Your assignment
Reproduce verbatim, line by line, everything from the line containing "sont au RDV. Je recommande" to the last line of the listing below; add nothing.

● ● ●

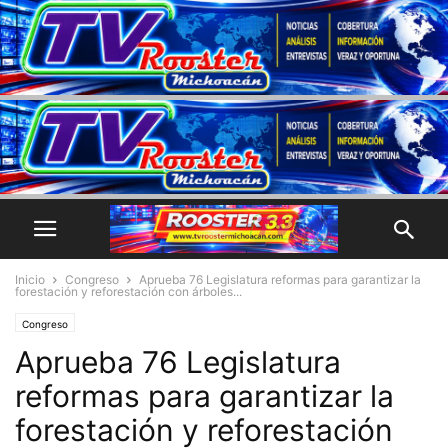
Inicio
Congreso
Aprueba 76 Legislatura reformas para garantizar la
forestación y reforestación con árboles...
Congreso
Aprueba 76 Legislatura
reformas para garantizar la
forestación y reforestación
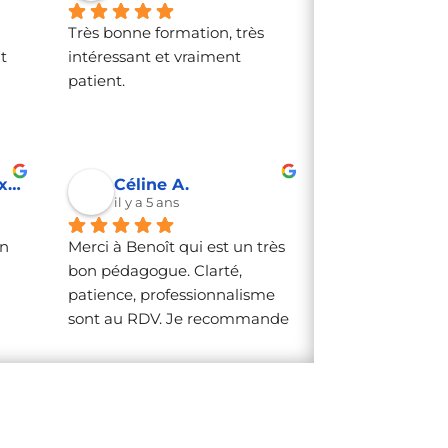
Benoit en fait partie! Depuis 
Très bonne formation, très 
près de 18 mois, toutes mes 
 
intéressant et vraiment 
sollicitations ont toujours été 
patient.
solutionnées efficacement et 
agréablement. Un vrai plaisir 
alors évidement, un grand 
merci déjà et continue à nous 
régaler ainsi 🙂
Piscines Desjoyaux SAS L.
Céline A.
il y a 5 ans
n 
Merci à Benoît qui est un très 
bon pédagogue. Clarté, 
patience, professionnalisme 
sont au RDV. Je recommande 
vivement. On a tellement 
apprécié sa formation  
qu'une nouvelle date est 
posée.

● ● ●

Output for this exercise
sont au RDV. Je recommande 
vivement. On a tellement 
apprécié sa formation  
qu'une nouvelle date est 
posée.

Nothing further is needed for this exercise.